I don't know. I've been looking at the Geekbench scores, and it's pretty dangerously close in the Ultrabook space. Yeah, I know, GB skews SHA1 encryption heavily in ARMs favor, but even if you were to take that out, Apple's A9 is nipping right at the heels of the low voltage i5's.
 
Hey, the hardware is great. If I have a criticism, it's battery life. The original iPad had 10 hours five years ago; let's see an improvement to 15. Shame that it's stood still all these years.
The battery life would have been much better if they didn't pursue performance. For this machine and the likely user base I suspect performance was a primary design point. Put this same processor in an iPad Air running a bit slower and we should have a significant increase in battery life. Beyond that is there really a need for more than 10 hours of run time?

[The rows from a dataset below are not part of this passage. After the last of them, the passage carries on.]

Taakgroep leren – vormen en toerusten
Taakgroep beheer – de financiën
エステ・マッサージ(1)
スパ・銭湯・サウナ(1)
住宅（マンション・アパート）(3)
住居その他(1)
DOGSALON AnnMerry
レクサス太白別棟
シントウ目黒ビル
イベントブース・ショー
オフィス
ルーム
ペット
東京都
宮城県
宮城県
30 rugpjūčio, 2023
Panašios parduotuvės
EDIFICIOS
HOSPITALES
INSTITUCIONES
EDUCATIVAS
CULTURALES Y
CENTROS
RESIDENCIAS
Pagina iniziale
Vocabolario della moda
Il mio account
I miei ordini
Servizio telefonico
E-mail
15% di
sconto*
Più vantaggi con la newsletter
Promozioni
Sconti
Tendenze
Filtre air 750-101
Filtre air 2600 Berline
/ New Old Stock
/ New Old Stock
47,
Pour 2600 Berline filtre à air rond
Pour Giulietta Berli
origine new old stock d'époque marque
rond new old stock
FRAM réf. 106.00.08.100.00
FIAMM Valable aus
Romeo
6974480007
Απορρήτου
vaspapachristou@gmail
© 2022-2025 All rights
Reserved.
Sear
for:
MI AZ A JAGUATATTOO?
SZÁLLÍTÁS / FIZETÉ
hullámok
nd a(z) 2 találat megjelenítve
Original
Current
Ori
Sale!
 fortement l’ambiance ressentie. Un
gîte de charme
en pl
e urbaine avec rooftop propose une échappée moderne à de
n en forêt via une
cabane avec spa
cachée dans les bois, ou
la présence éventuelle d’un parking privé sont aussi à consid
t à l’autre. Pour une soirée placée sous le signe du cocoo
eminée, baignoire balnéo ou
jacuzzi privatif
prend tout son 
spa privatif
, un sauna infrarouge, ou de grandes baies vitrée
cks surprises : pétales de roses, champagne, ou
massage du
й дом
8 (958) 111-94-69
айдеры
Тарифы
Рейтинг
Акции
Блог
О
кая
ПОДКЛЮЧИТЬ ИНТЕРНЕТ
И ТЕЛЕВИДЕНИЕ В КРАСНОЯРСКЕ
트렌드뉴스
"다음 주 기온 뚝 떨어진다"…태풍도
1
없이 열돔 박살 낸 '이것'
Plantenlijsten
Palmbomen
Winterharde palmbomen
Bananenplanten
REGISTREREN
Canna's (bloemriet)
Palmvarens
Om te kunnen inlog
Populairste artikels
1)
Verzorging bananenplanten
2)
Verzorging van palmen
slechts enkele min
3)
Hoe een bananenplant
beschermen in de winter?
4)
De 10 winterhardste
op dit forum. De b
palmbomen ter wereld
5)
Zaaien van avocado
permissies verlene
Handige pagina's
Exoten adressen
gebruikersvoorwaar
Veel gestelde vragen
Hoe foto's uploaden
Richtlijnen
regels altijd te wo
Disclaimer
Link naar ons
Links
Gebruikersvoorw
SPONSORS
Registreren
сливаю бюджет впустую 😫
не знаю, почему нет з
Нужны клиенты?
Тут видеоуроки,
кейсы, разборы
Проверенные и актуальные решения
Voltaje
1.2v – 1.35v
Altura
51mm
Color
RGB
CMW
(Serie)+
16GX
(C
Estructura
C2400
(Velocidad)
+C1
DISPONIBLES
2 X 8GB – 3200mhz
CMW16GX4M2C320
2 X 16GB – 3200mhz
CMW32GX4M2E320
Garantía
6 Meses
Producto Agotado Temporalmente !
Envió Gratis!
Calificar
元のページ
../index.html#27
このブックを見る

I ask seriously here because recharge is simply a nightly thing.
But the real problem is iOS. I want to be able to create smart playlists in the music app. I want to be able to print to pdf everywhere. I want to be able to open all file types. Try opening a plain text document in iCloud Drive on the iPad—it opens it by default in Numbers!
Apple is clueless here. You look at how many revisions they have gone through with iCloud and you realize they are just throwing crap at the wall to see what sticks.
We need iOS to grow up and become as functional as OS X if the iPad is to truly replace the computer. It's frustrating that the basic functionality I mention above is still missing on iOS, as there is no reason why it should be. The iPad is plenty powerful enough. It's as though Apple is afraid of granting it the power in case their Mac sales fall off a cliff.
IPad is a computer, it is just a different type of computer. Sort of like the differences between an Apple 2 and a VIC 20. Many people seem to have this problem of denying that iPad is a computer which is a very Luddite approach to technological advancement. It certainly is a different type of computer than a Mac but then again so is a Cray.
I think they should let go of their fear and finally raise the status of the iPad to the Mac. They will make us happy and foster loyalty in the long term.
They don't need to go that far but they do need to correct the file system issue which would go a very long ways to making the devices suitable for """pro""" usage.
Isn't that what it's all about?

Obviously there is a vision at Apple that is driving how iPads are presented to the users. Is it sustainable long term? Probably, mostly due to so many users not being "us". That is advanced users of operating systems.